IBH ist aber auch nicht der einzige sondern auch bei http://www.helmholz.de/ kannst du S7 Karten kaufen. Solltest du das doch ausprobieren gib bitte bescheid ob es bei dir funktioniert hat!

Andi


----------



## Markus (18 Oktober 2005)

ibh vertreibt die karten von helmholz...
habe die dort nur zufällig gefunden.


----------



## Per (18 Oktober 2005)

*zu Vipa*

Vipa benutzt ganz “normale“ MMC. Diese müssen nur im FAT16 Format
sein.
Auszug aus Vipa Handbuch : 

_Einsatz der MMC :
	Als externes Speichermedium kommt die Multi Media Card (MMC) zum
Einsatz (Best.-Nr. VIPA 953-0KX10). Das Lesen der MMC erfolgt immer
nach URLÖSCHEN. Beschrieben wird die MMC entweder über einen
Schreibbefehl aus dem Hardware-Konfigurator von Siemens oder mit
einem MMC-Lesegerät von VIPA (Best.-Nr: VIPA 950-0AD00). Somit ist es
möglich Programme am PC zu erstellen, diese auf die MMC zu kopieren
und durch Stecken in die VIPA CPU zu übertragen.
Die MMC-Module werden mit dem File-System FAT16 vorformatiert von
VIPA ausgeliefert.


Erforderliche Dateien:
Es dürfen sich mehrere Projekte und Unterverzeichnisse auf einer MMCbefinden.
Bitte beachten Sie, dass sich Ihre aktuelle Projektierung im Root-
Verzeichnis befindet und folgenden Dateinamen hat: S7PROG.WLD._


Die meisten Vipa CPU´s können bis 64MB Karten verwalten.
Ob jetzt die Vipa Cpu´s mit den Karten von Siemens arbeiten bezweifele ich stark. 
Aber auch Vipa hat ein paar Probleme mit Ihren Karten !!!  
die 100er,200er und 300er von Vipa können nicht auf die, von Vipa ausgelieferten;  64MB 
Karte zugreifen !! (X4Store)
Nur die Speed 7 CPU´s
Problemlösung : Karte aus Fotoladen besorgt in FAT16 Format formartiert und siehe da es läuft.


Gruß Guido


----------



## klaly (19 Oktober 2005)

Andi759 schrieb:

> Mit Linux und „dd“ habe ich das auch schon probiert. Interessant wäre 
> noch ob eine Vipa CPU mit den Karten größer 16MB zurechtkommt. 
> Wenn das klappt wäre ich mir sicher, dass es nur an der Größe der 
> Karte liegt.

Bei einer VIPA CPU könnren Sie eine beliebige MMC mit max 512MB verwenden, sie muß lediglich mit FAT16 formatiert sein. 
Unsere MMCs haben nichts mit den Siemens MMCs zu tun.

mfG. vipaner_112


----------



## maxi (19 April 2006)

Huhu, 
mal wieder Beitrag hochrücken muss.
Kann ich aus den 64kb also alles mögliche Machen, 256, 512. 2086 etc?
Kann das jemand in 1 2 3 ... Schritten erklären wie ich das mache?


----------



## Gasst (11 Juni 2006)

In einem russischem Forum habe ich erst kürzlich von einem Tüfftler gelesen, der auf mit den Karten experementiert hat, dass die Siemens Karten eine Spezielle Kennung direkt in der Karte eingebrennt haben.
Karten, die nicht diese Kennung haben, werden von der CPU nicht akzeptiert.

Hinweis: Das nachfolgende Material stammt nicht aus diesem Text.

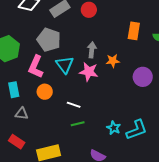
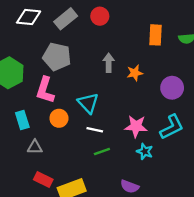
cyan triangle: (65, 65) -> (88, 103), moved
pink star: (89, 72) -> (136, 126), moved
cyan L-shape: (137, 130) -> (172, 127), moved
red rectangle: (17, 142) -> (43, 179), moved

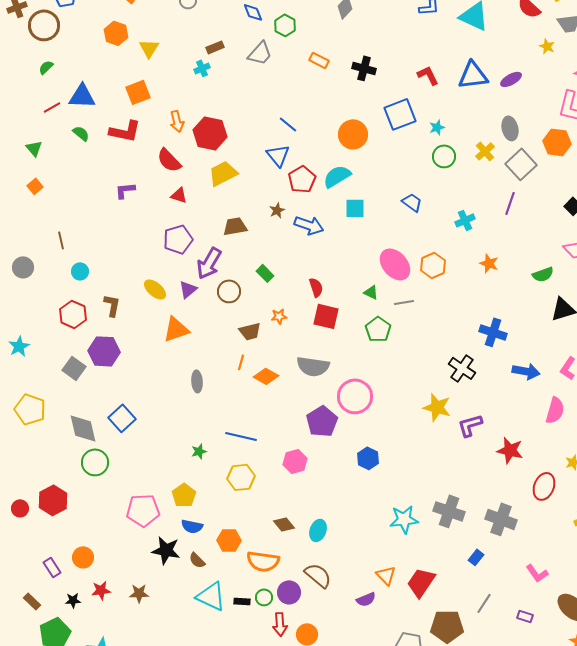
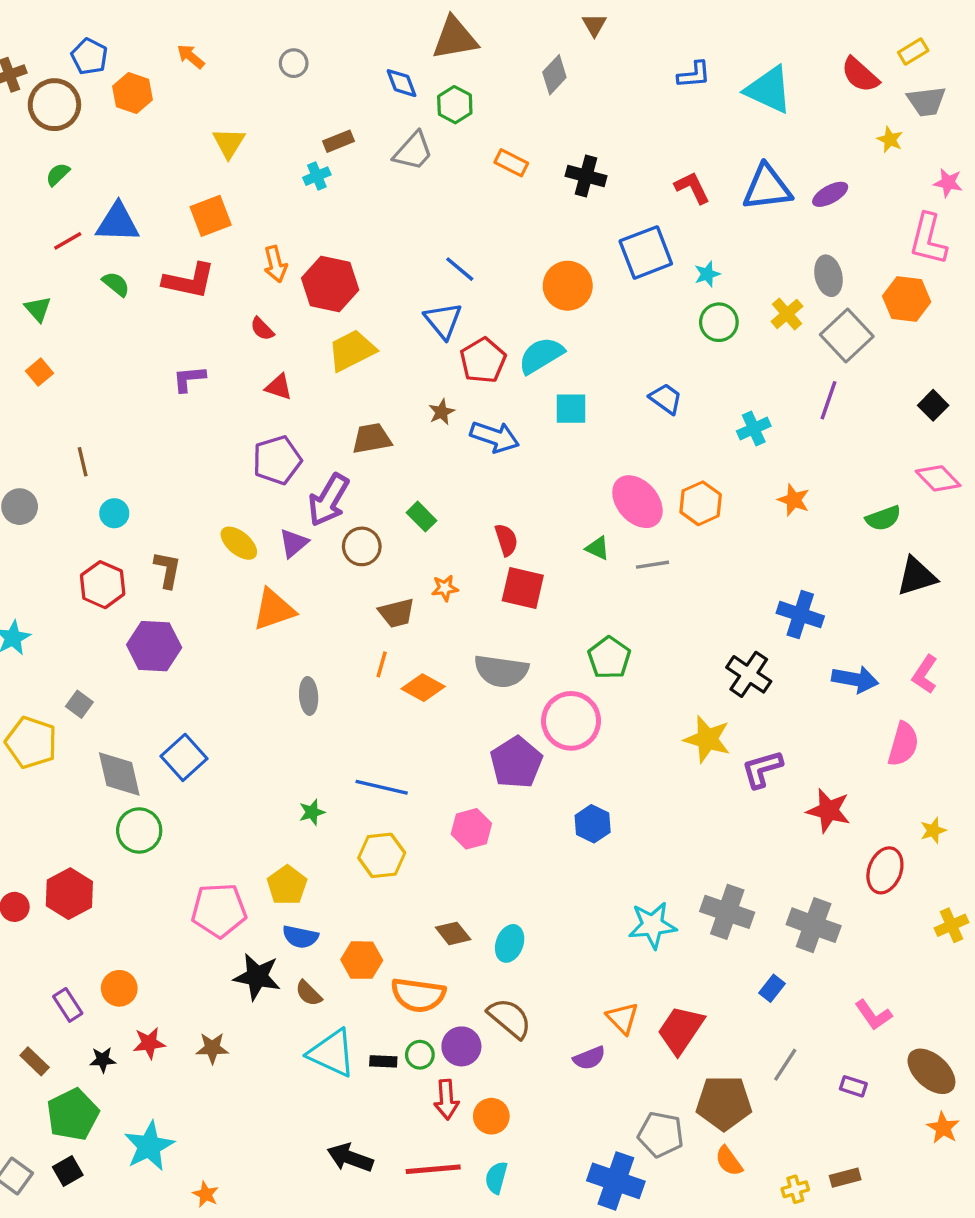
orange hexagon: (116, 33) -> (133, 93), moved
red semicircle: (169, 160) -> (262, 329), size x0.6
green pentagon: (378, 329) -> (609, 658), moved
gray square: (74, 368) -> (79, 704), moved, size x0.7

Sonsten wären Diese physikalisch identisch mit handelsüblichen Karten.
Man versucht Erstrebungen mit Taiwanischen Kartenherstellern, Karten mit dieser Kennung zu besorgen.

Das nur der vollständigkeitshalber


----------



## Alex S. (21 November 2008)

moin moin


der letze beitrag ist schon vo 2006

aber ich wollte nochmal nachfragen 
ob es heut zu tage möglich ist eine normale MMC karte
für eine siemens sps zu nutzen?


mfg


----------



## Rainer Hönle (21 November 2008)

Alex S. schrieb:


> moin moin
> 
> 
> der letze beitrag ist schon vo 2006
> ...


Nein (auf mindestens 10 zeichen auffüll)


----------



## mst (22 November 2008)

vipaner_112 schrieb:


> Andi759 schrieb:
> 
> Bei einer VIPA CPU könnren Sie eine beliebige MMC mit max 512MB verwenden, sie muß lediglich mit FAT16 formatiert sein.
> Unsere MMCs haben nichts mit den Siemens MMCs zu tun.
> ...


 
Kann ich bestätigen - habs mit einer 512MB Karte von Conrad getestet.

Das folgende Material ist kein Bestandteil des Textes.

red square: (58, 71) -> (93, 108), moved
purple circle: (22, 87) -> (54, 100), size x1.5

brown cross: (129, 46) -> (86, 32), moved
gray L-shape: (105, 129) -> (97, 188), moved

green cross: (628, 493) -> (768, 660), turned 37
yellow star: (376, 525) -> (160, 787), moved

@Andi: schön dich im Forum zu sehen - schöne Grüße Stefan, Fa. Herzog


----------



## PinkPanther (23 November 2008)

*MMC-Karte tauschen zum Programmupdate?*

Hallo an alle,

ich habe diesen Thread beim stöbern gefunden, und wollte mich mal mit einer Frage einklinken.

Ich habe Step7 Professional 2006 SP4 und programmiere damit S7-CPU's.

Da in den CPU's eine MMC-Karte steckt, würde ich gerne nach einer Möglichkeit fragen um eine MMC ohne SPS über irgendeinen Kartenleser mit einem Projekt zu bespielen, um dem Kunden in der Ferne ein Programmupdate zuschicken zu können.
(MMC in Umschlag, Kunde steckt rein , und alles ist gut )

1.Funktioniert sowas?

2.Was brauche ich dafür an Siemenszubehör ?, bzw in welcher Form muß ich das Projekt auf eine originale Karte ablegen? -Es geht mir nicht um Ersatz für originale Karten mit SanDisk oder so, sondern um originale Siemens. 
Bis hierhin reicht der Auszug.